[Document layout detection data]
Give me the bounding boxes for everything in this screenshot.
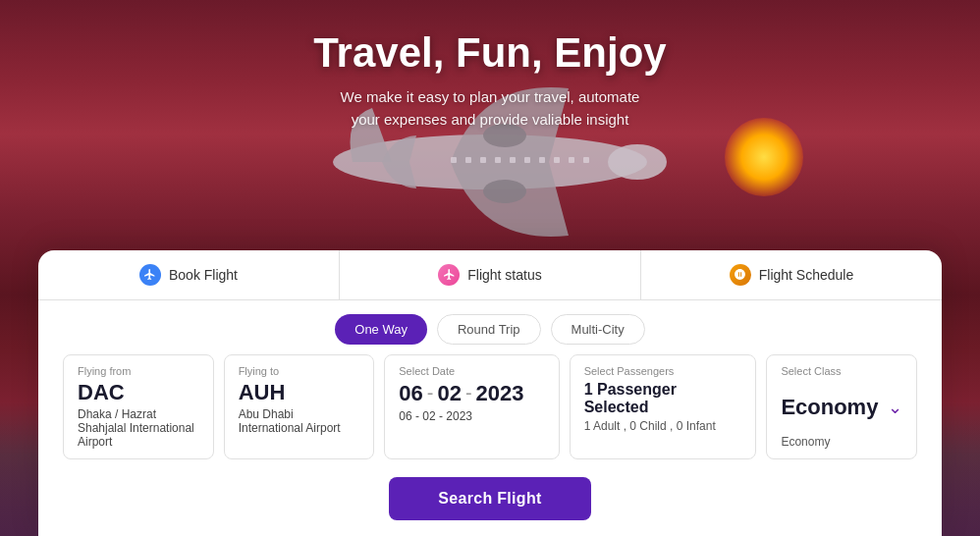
class-value: Economy — [781, 395, 878, 420]
flying-from-code: DAC — [78, 381, 199, 404]
tab-book-flight-label: Book Flight — [169, 267, 238, 283]
search-flight-button[interactable]: Search Flight — [389, 477, 590, 520]
class-header: Economy ⌄ — [781, 395, 902, 420]
svg-rect-5 — [465, 157, 471, 163]
svg-point-2 — [483, 180, 526, 203]
date-year: 2023 — [476, 381, 524, 406]
round-trip-button[interactable]: Round Trip — [437, 314, 541, 345]
svg-rect-11 — [554, 157, 560, 163]
select-passengers-field[interactable]: Select Passengers 1 Passenger Selected 1… — [570, 354, 757, 459]
svg-point-1 — [608, 144, 667, 180]
one-way-button[interactable]: One Way — [335, 314, 427, 345]
svg-rect-10 — [539, 157, 545, 163]
date-full: 06 - 02 - 2023 — [399, 409, 544, 423]
flying-to-label: Flying to — [239, 365, 360, 377]
passengers-summary: 1 Passenger Selected — [584, 381, 742, 416]
passengers-label: Select Passengers — [584, 365, 742, 377]
passengers-detail: 1 Adult , 0 Child , 0 Infant — [584, 419, 742, 433]
date-month: 02 — [437, 381, 461, 406]
date-inputs: 06 - 02 - 2023 — [399, 381, 544, 406]
svg-rect-13 — [583, 157, 589, 163]
flying-to-field[interactable]: Flying to AUH Abu Dhabi International Ai… — [224, 354, 375, 459]
search-card: Book Flight Flight status Flight Schedul… — [38, 250, 942, 536]
svg-rect-7 — [495, 157, 501, 163]
svg-rect-8 — [510, 157, 516, 163]
select-date-field[interactable]: Select Date 06 - 02 - 2023 06 - 02 - 202… — [384, 354, 559, 459]
svg-rect-6 — [480, 157, 486, 163]
tabs-row: Book Flight Flight status Flight Schedul… — [38, 250, 942, 300]
tab-flight-schedule-label: Flight Schedule — [759, 267, 854, 283]
tab-flight-schedule[interactable]: Flight Schedule — [641, 250, 942, 299]
tab-flight-status[interactable]: Flight status — [340, 250, 641, 299]
flying-to-code: AUH — [239, 381, 360, 404]
svg-rect-12 — [569, 157, 574, 163]
fields-row: Flying from DAC Dhaka / Hazrat Shahjalal… — [38, 354, 942, 473]
multi-city-button[interactable]: Multi-City — [551, 314, 645, 345]
hero-content: Travel, Fun, Enjoy We make it easy to pl… — [0, 29, 980, 131]
trip-type-row: One Way Round Trip Multi-City — [38, 300, 942, 354]
flying-from-field[interactable]: Flying from DAC Dhaka / Hazrat Shahjalal… — [63, 354, 214, 459]
tab-flight-status-label: Flight status — [467, 267, 541, 283]
svg-rect-4 — [451, 157, 457, 163]
search-button-row: Search Flight — [38, 473, 942, 536]
flight-status-icon — [438, 264, 460, 286]
tab-book-flight[interactable]: Book Flight — [38, 250, 340, 299]
flying-from-name: Dhaka / Hazrat Shahjalal International A… — [78, 407, 199, 449]
hero-title: Travel, Fun, Enjoy — [0, 29, 980, 77]
class-sub: Economy — [781, 435, 902, 449]
flight-schedule-icon — [730, 264, 751, 286]
class-label: Select Class — [781, 365, 902, 377]
chevron-down-icon: ⌄ — [888, 397, 902, 418]
hero-section: Travel, Fun, Enjoy We make it easy to pl… — [0, 0, 980, 536]
flying-from-label: Flying from — [78, 365, 199, 377]
date-label: Select Date — [399, 365, 544, 377]
select-class-field[interactable]: Select Class Economy ⌄ Economy — [766, 354, 917, 459]
flying-to-name: Abu Dhabi International Airport — [239, 407, 360, 435]
svg-rect-9 — [524, 157, 530, 163]
date-day: 06 — [399, 381, 422, 406]
hero-subtitle: We make it easy to plan your travel, aut… — [0, 86, 980, 131]
book-flight-icon — [139, 264, 161, 286]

PROBLEM TO SOLVE:
Check each line of the entries above, and show every one holding the word "Hazrat".

EXERCISE ANSWER:
fields-row: Flying from DAC Dhaka / Hazrat Shahjalal… — [38, 354, 942, 473]
flying-from-field[interactable]: Flying from DAC Dhaka / Hazrat Shahjalal… — [63, 354, 214, 459]
flying-from-name: Dhaka / Hazrat Shahjalal International A… — [78, 407, 199, 449]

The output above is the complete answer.